Kettlebell Elevanted Goblet Squat
- Target muscle
- Gluteus Maximus, Quadriceps
- Synergist muscles
- Adductor Magnus, Soleus
- Equipment
- Kettlebell
- Body part
- Thighs
- Type
- Strength
The Kettlebell Elevanted Goblet Squat is a lower-body strength exercise that places the heels on an elevated surface — such as a weight plate or wedge — to increase quad activation and squat depth. It primarily targets the gluteus maximus and quadriceps, with the adductor magnus and soleus acting as synergists. The goblet grip keeps the torso upright and makes this variation approachable for all training levels.
How to do the Kettlebell Elevanted Goblet Squat
- 1Place a weight plate or wedge flat on the floor. Stand with your heels on the elevated surface and your toes angled out 20–30° on the floor.
- 2Hold a kettlebell vertically by the horns at chest height, cradling the bell between your hands with your elbows pointing down.
- 3Stand tall with feet roughly shoulder-width apart, core braced, and chest up.
- 4Begin the descent by pushing your knees out in line with your toes and sitting your hips straight down between your heels.
- 5Lower until your thighs are at least parallel to the floor — the heel elevation will allow you to sink deeper while keeping your torso upright.
- 6At the bottom, keep your chest tall, the kettlebell close to your sternum, and your knees tracking over your toes.
- 7Drive through your full foot — emphasizing the heels — to press the floor away and return to the standing position.
- 8Squeeze your glutes and fully extend your hips at the top before starting the next rep.
Form tips
- Keep the kettlebell high and tight against your chest throughout the set — letting it drift forward pulls your torso forward and shifts load off your legs.
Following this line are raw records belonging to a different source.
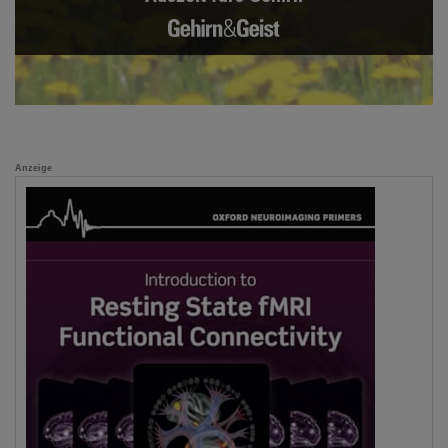
Anzeige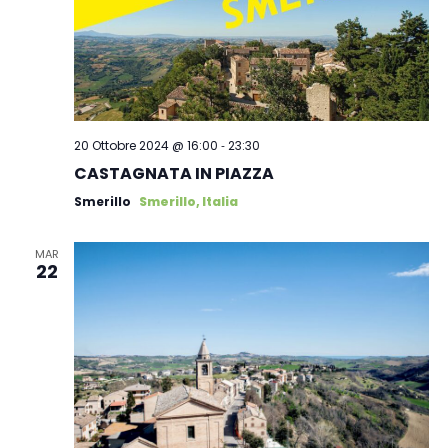
-
20 Ottobre 2024 @ 16:00
23:30
CASTAGNATA IN PIAZZA
Smerillo
Smerillo, Italia
MAR
22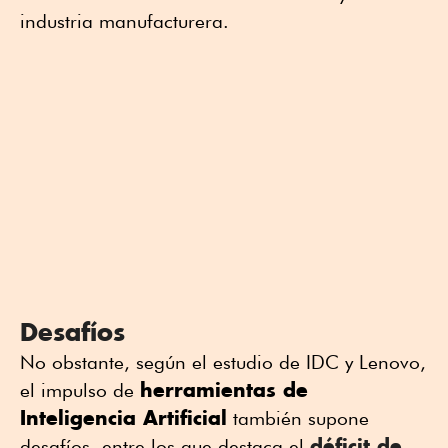
industria manufacturera.
Desafíos
No obstante, según el estudio de IDC y Lenovo,
herramientas de
el impulso de
Inteligencia Artificial
también supone
déficit de
desafíos, entre los que destaca el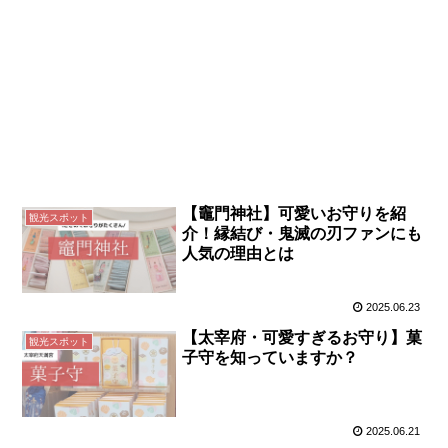
【竈門神社】可愛いお守りを紹
観光スポット
介！縁結び・鬼滅の刃ファンにも
人気の理由とは
2025.06.23
【太宰府・可愛すぎるお守り】菓
観光スポット
子守を知っていますか？
2025.06.21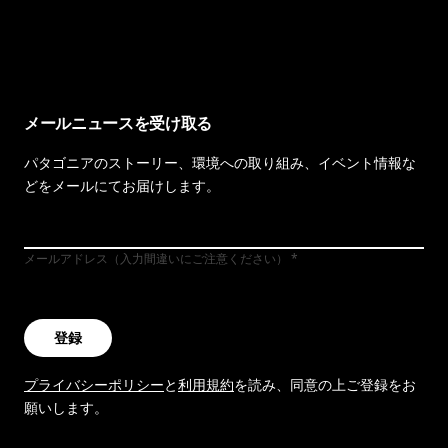
イヴォンの手紙を見る
メールニュースを受け取る
パタゴニアのストーリー、環境への取り組み、イベント情報な
どをメールにてお届けします。
メールアドレス（入力間違いにご注意ください）
登録
プライバシーポリシー
と
利用規約
を読み、同意の上ご登録をお
願いします。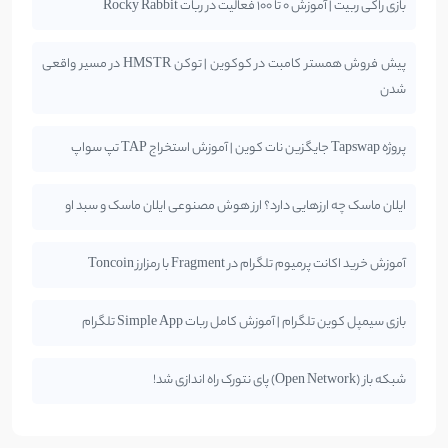
بازی راکی ربیت | آموزش 0 تا 100 فعالیت در ربات Rocky Rabbit
پیش فروش همستر کامبت در کوکوین | توکن HMSTR در مسیر واقعی
شدن
پروژه Tapswap جایگزین نات کوین | آموزش استخراج TAP تپ سواپ
ایلان ماسک چه ارزهایی دارد؟ ارز هوش مصنوعی ایلان ماسک و سبد او
آموزش خرید اکانت پرمیوم تلگرام در Fragment با رمزارز Toncoin
بازی سیمپل کوین تلگرام | آموزش کامل ربات Simple App تلگرام
شبکه باز (Open Network) پای نتورک راه اندازی شد!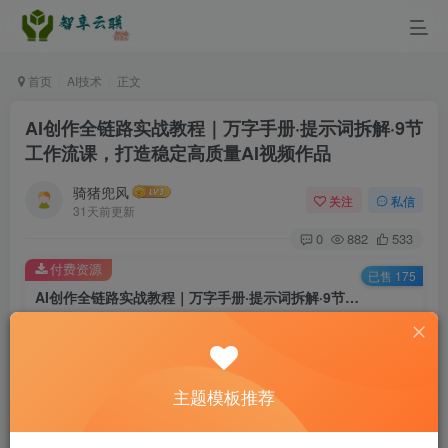
首页
AI技术
正文
AI创作全链路实战教程｜万字手册·提示词拆解·9节
工作流课，打造稳定高质量AI视频作品
骑猪兜风
关注
私信
31天前更新
0
882
533
付费资源
已售 175
AI创作全链路实战教程｜万字手册·提示词拆解·9节工作流课，打造稳定高质量AI视频作品
此内容为付费资源，请付费后查看
9.9
￥
主题模板推荐
3
免费
黄金会员
￥
钻石会员
立即购买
- Push your knees actively outward on both the descent and ascent to keep your hips open and protect your knee joints.
- Control the eccentric: aim for a 2–3 second lowering phase to build time under tension in the quads.
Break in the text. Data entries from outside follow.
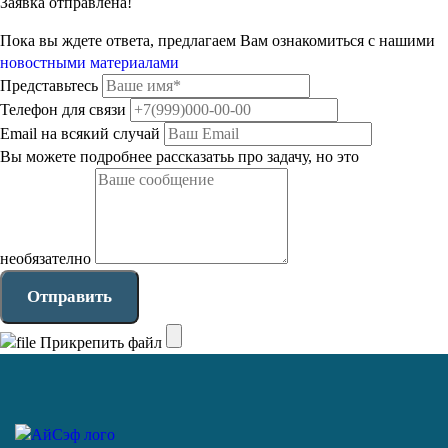
Заявка отправлена!
Пока вы ждете ответа, предлагаем Вам ознакомиться с нашими
новостными материалами
Представьтесь
Телефон для связи
Email на всякий случай
Вы можете подробнее рассказатьь про задачу, но это
необязателно
Отправить
Прикрепить файл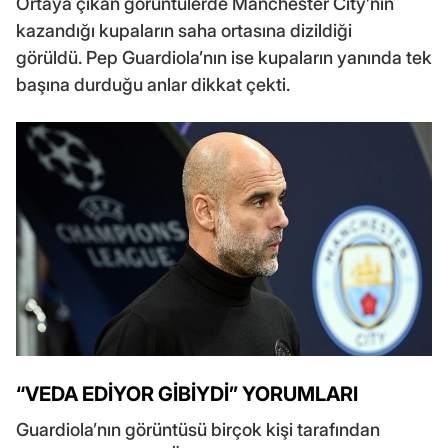
Ortaya çıkan görüntülerde Manchester City’nin
kazandığı kupaların saha ortasına dizildiği
görüldü. Pep Guardiola’nın ise kupaların yanında tek
başına durduğu anlar dikkat çekti.
“VEDA EDİYOR GİBİYDİ” YORUMLARI
Guardiola’nın görüntüsü birçok kişi tarafından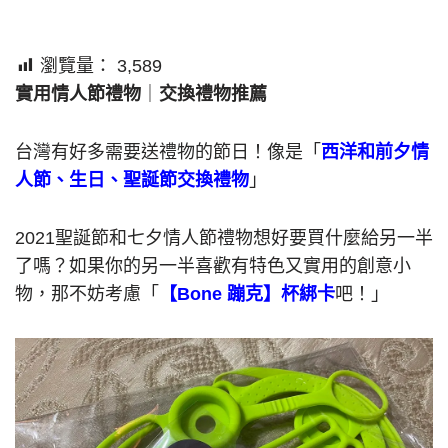
瀏覽量：
3,589
實用情人節禮物
｜
交換禮物推薦
台灣有好多需要送禮物的節日！像是「
西洋和前夕情
人節、生日、聖誕節交換禮物
」
2021聖誕節和七夕情人節禮物想好要買什麼給另一半
了嗎？如果你的另一半喜歡有特色又實用的創意小
物，那不妨考慮「
【Bone 蹦克】杯綁卡
吧！」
- Start with a modest heel elevation (a 25 lb plate is plenty) and increase only once you can maintain a neutral spine at the bottom of every rep.
Common mistakes
- Letting the heels rise off the plate during the squat, which defeats the purpose of the elevation and reduces quad engagement.
- Allowing the knees to cave inward (valgus collapse), which places harmful stress on the knee ligaments — actively drive your knees out.
- Rounding the upper back or letting the chest fall forward, which shifts load off the target muscles and compresses the lower spine.
- Cutting the squat short above parallel, which limits glute and quad recruitment and reduces the benefit of the elevated heel position.
- Using a heel elevation that is too high before building adequate ankle mobility, which can cause the lower back to round excessively at the bottom.
Frequently asked questions
What muscles does the Kettlebell Elevanted Goblet Squat work?
It primarily targets the gluteus maximus and quadriceps. The adductor magnus and soleus act as synergists, helping stabilize and power the movement throughout the range of motion.
Why elevate the heels for a goblet squat?
Raising the heels compensates for limited ankle dorsiflexion, allowing you to squat deeper while keeping your torso upright. This shifts more emphasis onto the quadriceps and increases overall range of motion compared to a flat-footed squat.
How high should my heel elevation be?
A single 25–45 lb plate (roughly 1–1.5 inches) is enough for most people. Use only as much elevation as needed to reach full depth with a neutral spine — excessive elevation can reduce stability.
How heavy a kettlebell should I use?
Choose a weight that lets you complete all reps with your chest tall and knees tracking properly. Beginners often start with 12–16 kg; intermediate lifters typically work in the 20–28 kg range. Increase weight only when form is solid.
Can I do this exercise if I have knee pain?
Goblet squats are generally considered knee-friendly because the upright torso reduces shear forces, but heel elevation does increase the load on the knee joint. If you have existing knee issues, consult a physiotherapist before adding elevation or loading.